(Transcribed page contents)
┏━━

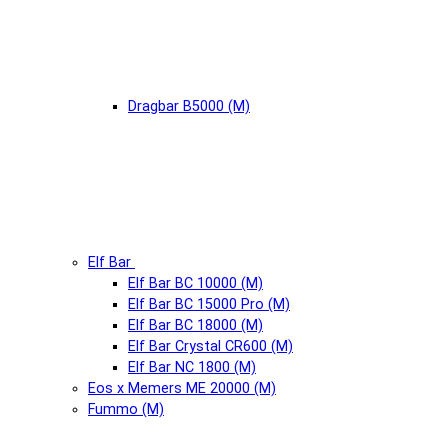
Dragbar B5000 (М)
Elf Bar
Elf Bar BC 10000 (М)
Elf Bar BC 15000 Pro (М)
Elf Bar BC 18000 (М)
Elf Bar Crystal CR600 (М)
Elf Bar NC 1800 (М)
Eos x Memers ME 20000 (М)
Fummo (М)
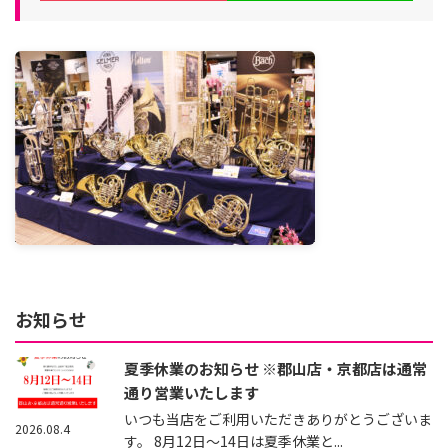
お知らせ
夏季休業のお知らせ ※郡山店・京都店は通常
通り営業いたします
いつも当店をご利用いただきありがとうございま
2026.08.4
す。 8月12日～14日は夏季休業と...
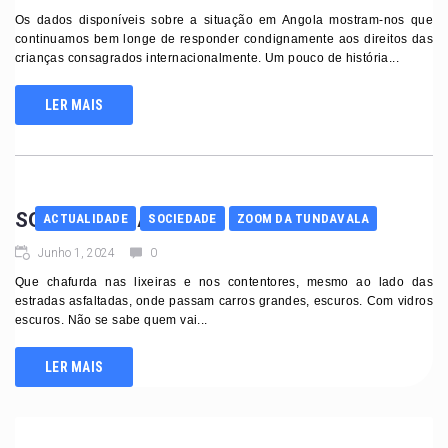
Os dados disponíveis sobre a situação em Angola mostram-nos que
continuamos bem longe de responder condignamente aos direitos das
crianças consagrados internacionalmente. Um pouco de história...
LER MAIS
SOU CRIANÇA…
ACTUALIDADE
SOCIEDADE
ZOOM DA TUNDAVALA
Junho 1, 2024
0
Que chafurda nas lixeiras e nos contentores, mesmo ao lado das
estradas asfaltadas, onde passam carros grandes, escuros. Com vidros
escuros. Não se sabe quem vai...
LER MAIS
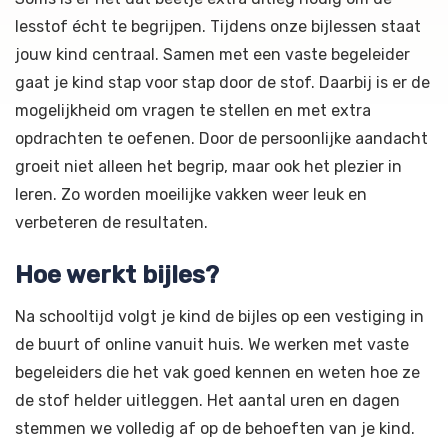
lesstof écht te begrijpen. Tijdens onze bijlessen staat
jouw kind centraal. Samen met een vaste begeleider
gaat je kind stap voor stap door de stof. Daarbij is er de
mogelijkheid om vragen te stellen en met extra
opdrachten te oefenen. Door de persoonlijke aandacht
groeit niet alleen het begrip, maar ook het plezier in
leren. Zo worden moeilijke vakken weer leuk en
verbeteren de resultaten.
Hoe werkt bijles?
Na schooltijd volgt je kind de bijles op een vestiging in
de buurt of online vanuit huis. We werken met vaste
begeleiders die het vak goed kennen en weten hoe ze
de stof helder uitleggen. Het aantal uren en dagen
stemmen we volledig af op de behoeften van je kind.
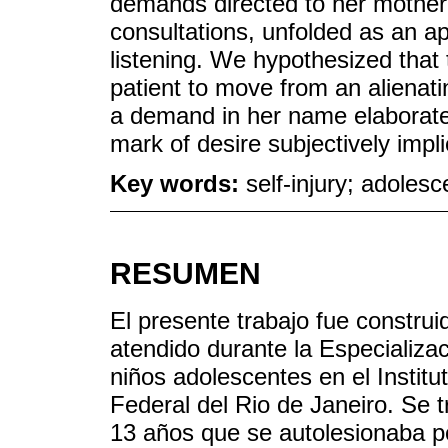
demands directed to her mother
consultations, unfolded as an ap
listening. We hypothesized that 
patient to move from an alienat
a demand in her name elaborate
mark of desire subjectively impli
Key words:
self-injury; adoles
RESUMEN
El presente trabajo fue construi
atendido durante la Especializac
niños adolescentes en el Institu
Federal del Rio de Janeiro. Se 
13 años que se autolesionaba p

┗━━

→ What to produce
Each of the records above needs to be transcribed exactly, apart from its pictures.

→ Final answer
Dragbar B5000 (М)
Elf Bar
Elf Bar BC 10000 (М)
Elf Bar BC 15000 Pro (М)
Elf Bar BC 18000 (М)
Elf Bar Crystal CR600 (М)
Elf Bar NC 1800 (М)
Eos x Memers ME 20000 (М)
Fummo (М)
お知らせ
夏季休業のお知らせ ※郡山店・京都店は通常
通り営業いたします
いつも当店をご利用いただきありがとうございま
2026.08.4
す。 8月12日～14日は夏季休業と...
Os dados disponíveis sobre a situação em Angola mostram-nos que
continuamos bem longe de responder condignamente aos direitos das
crianças consagrados internacionalmente. Um pouco de história...
LER MAIS
SOU CRIANÇA…
ACTUALIDADE
SOCIEDADE
ZOOM DA TUNDAVALA
Junho 1, 2024
0
Que chafurda nas lixeiras e nos contentores, mesmo ao lado das
estradas asfaltadas, onde passam carros grandes, escuros. Com vidros
escuros. Não se sabe quem vai...
LER MAIS
lesstof écht te begrijpen. Tijdens onze bijlessen staat
jouw kind centraal. Samen met een vaste begeleider
gaat je kind stap voor stap door de stof. Daarbij is er de
mogelijkheid om vragen te stellen en met extra
opdrachten te oefenen. Door de persoonlijke aandacht
groeit niet alleen het begrip, maar ook het plezier in
leren. Zo worden moeilijke vakken weer leuk en
verbeteren de resultaten.
Hoe werkt bijles?
Na schooltijd volgt je kind de bijles op een vestiging in
de buurt of online vanuit huis. We werken met vaste
begeleiders die het vak goed kennen en weten hoe ze
de stof helder uitleggen. Het aantal uren en dagen
stemmen we volledig af op de behoeften van je kind.
demands directed to her mother
consultations, unfolded as an ap
listening. We hypothesized that 
patient to move from an alienat
a demand in her name elaborate
mark of desire subjectively impli
Key words:
self-injury; adoles
RESUMEN
El presente trabajo fue construi
atendido durante la Especializac
niños adolescentes en el Institu
Federal del Rio de Janeiro. Se 
13 años que se autolesionaba p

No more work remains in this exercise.